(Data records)
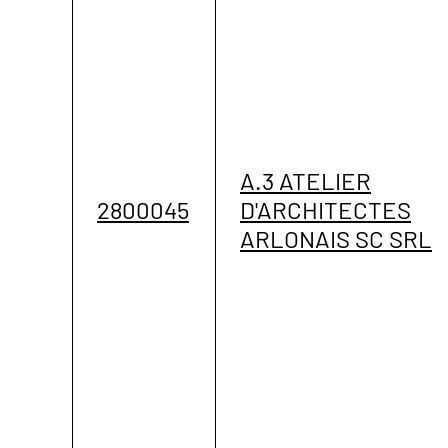
A.3 ATELIER
2800045
D'ARCHITECTES
ARLONAIS SC SRL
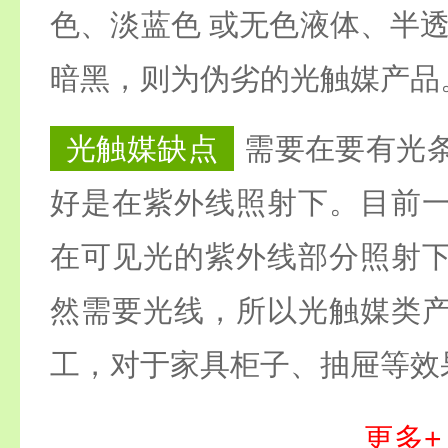
色、淡蓝色 或无色液体、半透
暗黑，则为伪劣的光触媒产品
光触媒缺点
需要在要有光
好是在紫外线照射下。目前
在可见光的紫外线部分照射
然需要光线，所以光触媒类
工，对于家具柜子、抽屉等效
更多+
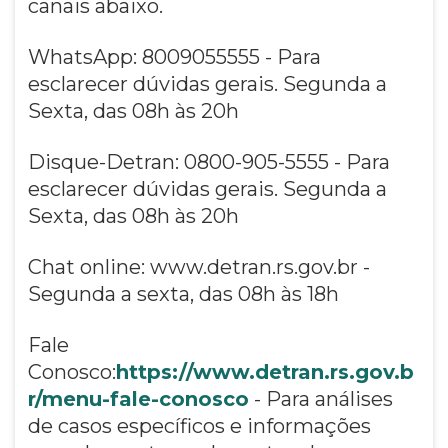
canais abaixo.
WhatsApp: 8009055555 - Para
esclarecer dúvidas gerais. Segunda a
Sexta, das 08h às 20h
Disque-Detran: 0800-905-5555 - Para
esclarecer dúvidas gerais. Segunda a
Sexta, das 08h às 20h
Chat online: www.detran.rs.gov.br -
Segunda a sexta, das 08h às 18h
Fale
Conosco:
https://www.detran.rs.gov.b
r/menu-fale-conosco
- Para análises
de casos específicos e informações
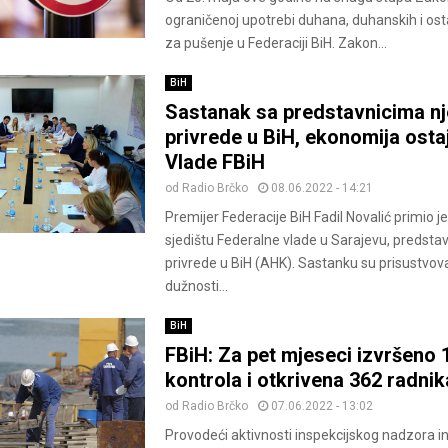
ograničenoj upotrebi duhana, duhanskih i ost
za pušenje u Federaciji BiH. Zakon...
BiH
Sastanak sa predstavnicima n
privrede u BiH, ekonomija ostaj
Vlade FBiH
od
Radio Brčko
08.06.2022 - 14:21
Premijer Federacije BiH Fadil Novalić primio j
sjedištu Federalne vlade u Sarajevu, predst
privrede u BiH (AHK). Sastanku su prisustvovali
dužnosti...
BiH
FBiH: Za pet mjeseci izvršeno 
kontrola i otkrivena 362 radnik
od
Radio Brčko
07.06.2022 - 13:02
Provodeći aktivnosti inspekcijskog nadzora i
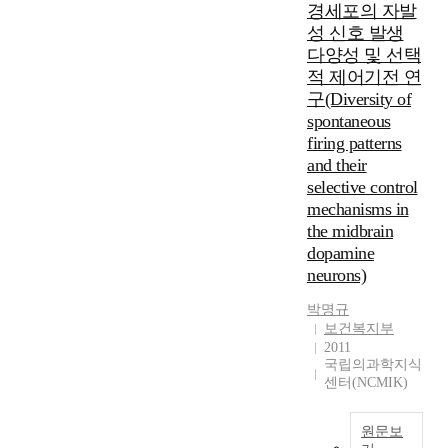
경세포의 자발
성 신호 발생
다양성 및 선택
적 제어기전 연
구(Diversity of
spontaneous
firing patterns
and their
selective control
mechanisms in
the midbrain
dopamine
neurons)
박명규
보건복지부
2011
국립의과학지식
센터(NCMIK)
원문보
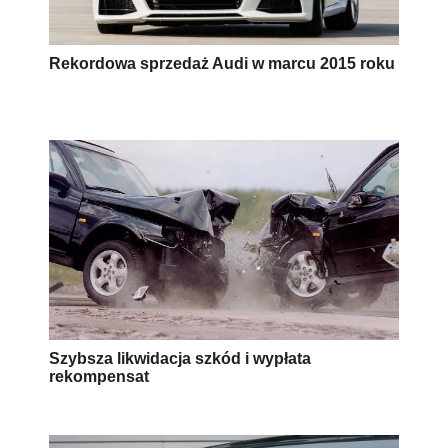
Rekordowa sprzedaż Audi w marcu 2015 roku
Szybsza likwidacja szkód i wypłata
rekompensat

> **EXERCISE OBJECTIVE**
The answer must be the full set of records, repeated exactly, with no pictures.

> **RESULT**
A.3 ATELIER
2800045
D'ARCHITECTES
ARLONAIS SC SRL
色、淡蓝色 或无色液体、半透
暗黑，则为伪劣的光触媒产品
光触媒缺点
需要在要有光
好是在紫外线照射下。目前
在可见光的紫外线部分照射
然需要光线，所以光触媒类
工，对于家具柜子、抽屉等效
更多+
canais abaixo.
WhatsApp: 8009055555 - Para
esclarecer dúvidas gerais. Segunda a
Sexta, das 08h às 20h
Disque-Detran: 0800-905-5555 - Para
esclarecer dúvidas gerais. Segunda a
Sexta, das 08h às 20h
Chat online: www.detran.rs.gov.br -
Segunda a sexta, das 08h às 18h
Fale
Conosco:
https://www.detran.rs.gov.b
r/menu-fale-conosco
- Para análises
de casos específicos e informações
ograničenoj upotrebi duhana, duhanskih i ost
za pušenje u Federaciji BiH. Zakon...
BiH
Sastanak sa predstavnicima n
privrede u BiH, ekonomija ostaj
Vlade FBiH
od
Radio Brčko
08.06.2022 - 14:21
Premijer Federacije BiH Fadil Novalić primio j
sjedištu Federalne vlade u Sarajevu, predst
privrede u BiH (AHK). Sastanku su prisustvovali
dužnosti...
BiH
FBiH: Za pet mjeseci izvršeno 
kontrola i otkrivena 362 radnik
od
Radio Brčko
07.06.2022 - 13:02
Provodeći aktivnosti inspekcijskog nadzora i
경세포의 자발
성 신호 발생
다양성 및 선택
적 제어기전 연
구(Diversity of
spontaneous
firing patterns
and their
selective control
mechanisms in
the midbrain
dopamine
neurons)
박명규
보건복지부
2011
국립의과학지식
센터(NCMIK)
원문보
Rekordowa sprzedaż Audi w marcu 2015 roku
Szybsza likwidacja szkód i wypłata
rekompensat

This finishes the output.